==== Data excerpts
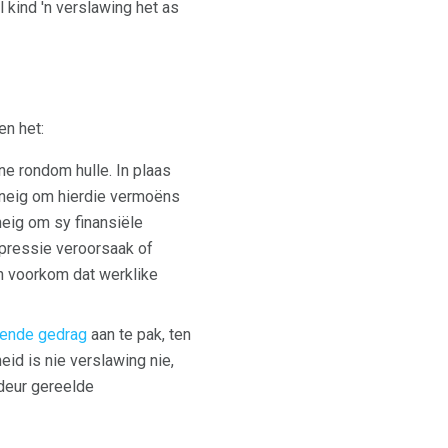
 kind 'n verslawing het as
en het:
ne rondom hulle. In plaas
eneig om hierdie vermoëns
eig om sy finansiële
pressie veroorsaak of
n voorkom dat werklike
wende gedrag
aan te pak, ten
id is nie verslawing nie,
deur gereelde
========
_Task directions_
Locate the lines above that contain "verslawing" and copy them.

_Answer space_
 kind 'n verslawing het as
id is nie verslawing nie,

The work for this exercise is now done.